With hiring on hiatus
Work, it’s been said, saves us from three great evils: boredom, vice and need. But for nearly two years, the salvation of gainful employment has eluded a large chunk of North Carolina’s labor force. The jobless rate slid into single digits last summer, but not by much, and hasn’t been below 9.5% since January 2009.
The dip, though welcome, didn’t inspire much joy, because it wasn’t caused by a surge in hiring. The number of people employed statewide in November was essentially the same as the previous November — an increase of just 0.1% — but the labor force, which includes people without jobs seeking one, shrank. “The unemployment rate has moved down simply because workers have stopped looking for work and therefore aren’t counted as unemployed,” says Mike Walden, a professor of economics at N.C. State University. “It’s not because we’ve had great job creation — we’ve had anemic job creation.”
The recession and slow recovery have affected the payrolls of companies large and small. Walden says small companies might be suffering more because credit is so tight. Many of them finance expansions with home-equity loans. “With home equity down, that has inhibited small companies. Larger companies have a larger capital base.”

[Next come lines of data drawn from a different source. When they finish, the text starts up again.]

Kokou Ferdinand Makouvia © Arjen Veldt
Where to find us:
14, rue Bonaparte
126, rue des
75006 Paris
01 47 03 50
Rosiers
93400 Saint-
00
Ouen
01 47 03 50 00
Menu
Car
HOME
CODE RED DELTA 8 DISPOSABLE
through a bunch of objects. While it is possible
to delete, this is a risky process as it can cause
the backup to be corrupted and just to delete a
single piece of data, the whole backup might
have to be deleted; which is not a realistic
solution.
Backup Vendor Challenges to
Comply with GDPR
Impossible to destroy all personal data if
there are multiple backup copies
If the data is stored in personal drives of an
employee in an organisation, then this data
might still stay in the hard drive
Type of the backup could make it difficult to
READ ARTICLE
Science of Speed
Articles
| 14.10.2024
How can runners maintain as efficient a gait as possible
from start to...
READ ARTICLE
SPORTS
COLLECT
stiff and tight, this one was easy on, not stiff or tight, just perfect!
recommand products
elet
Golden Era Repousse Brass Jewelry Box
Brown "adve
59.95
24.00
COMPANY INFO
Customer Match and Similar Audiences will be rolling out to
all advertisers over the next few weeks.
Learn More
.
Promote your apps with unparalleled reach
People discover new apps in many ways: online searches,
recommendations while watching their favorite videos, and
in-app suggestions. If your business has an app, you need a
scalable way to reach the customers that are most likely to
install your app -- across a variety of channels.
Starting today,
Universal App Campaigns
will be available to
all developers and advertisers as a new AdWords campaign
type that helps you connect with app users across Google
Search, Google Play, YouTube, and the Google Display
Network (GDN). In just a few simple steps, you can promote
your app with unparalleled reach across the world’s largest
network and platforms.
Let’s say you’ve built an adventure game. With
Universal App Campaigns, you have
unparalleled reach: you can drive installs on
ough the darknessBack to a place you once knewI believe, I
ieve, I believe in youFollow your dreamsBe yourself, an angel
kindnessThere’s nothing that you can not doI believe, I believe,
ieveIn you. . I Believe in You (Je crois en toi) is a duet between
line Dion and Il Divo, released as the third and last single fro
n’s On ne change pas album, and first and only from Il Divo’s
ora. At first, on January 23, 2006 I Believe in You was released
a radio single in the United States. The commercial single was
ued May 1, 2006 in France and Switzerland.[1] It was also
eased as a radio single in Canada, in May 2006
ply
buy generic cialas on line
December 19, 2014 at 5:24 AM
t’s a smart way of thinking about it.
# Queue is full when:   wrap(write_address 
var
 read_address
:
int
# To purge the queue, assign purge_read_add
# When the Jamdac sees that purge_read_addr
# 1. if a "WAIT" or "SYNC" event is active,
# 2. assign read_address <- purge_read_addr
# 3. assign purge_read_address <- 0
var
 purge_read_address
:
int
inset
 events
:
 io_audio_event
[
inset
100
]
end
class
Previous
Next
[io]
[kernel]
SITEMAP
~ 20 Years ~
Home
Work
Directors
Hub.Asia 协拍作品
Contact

But don’t expect large companies to drive a big jump in employment anytime soon, says Mark Vitner, Charlotte-based senior economist for Wells Fargo & Co. “The larger employers have made more dramatic cuts, and they’ve found they can still do everything they need to do with a smaller work force, so they’re somewhat reluctant to boost employment all that much.”
Some of North Carolina’s largest private-sector employers have scaled back a bit. Retail giant Wal-Mart is still by far the state’s largest, according to Business North Carolina’s annual ranking of the top 100, but it reported a 1% decrease in the number it employs in the state. Three others in the top 10 did, too. Two stayed the same, and four boosted their employment. As a whole, the top 100 companies on this year’s list did better. Total employment was 681,150 — up 2.8% from last year.
Economists say there’s reason to hope for more jobs in 2011. “The whole economic engine in the nation and state is starting to improve,” Walden says. “We’ve had good numbers for factory output. We’ve seen the service sector expand. We’ve seen consumer spending accelerate somewhat. The Federal Reserve is being very aggressive in pumping money into the economy.”
He anticipates a net job gain of at least 50,000 statewide this year but says that’s not much, considering that the recession stole 300,000. The state faces two big headwinds: The housing market is still soft, and consumers, many of whom lost a lot of wealth the past few years, are still trying to pay down debt and only slowly increasing spending.
Vitner, too, is guardedly optimistic about job growth. Corporate profits have been fairly strong, and confidence grows as the recession fades slowly without a double dip. In surveys, employers are showing increased willingness to add workers, but any rise in hiring probably will also reawaken dormant job hunters and increase the labor force, which would prevent dramatic declines in the unemployment rate. It’s even possible that North Carolina’s jobless rate could climb back into double digits in the first half of this year, Vitner says. “The January numbers are going to be very important to look at because they will incorporate some of the new census data, and it’s possible we could see the unemployment rate is much higher than has been reported.”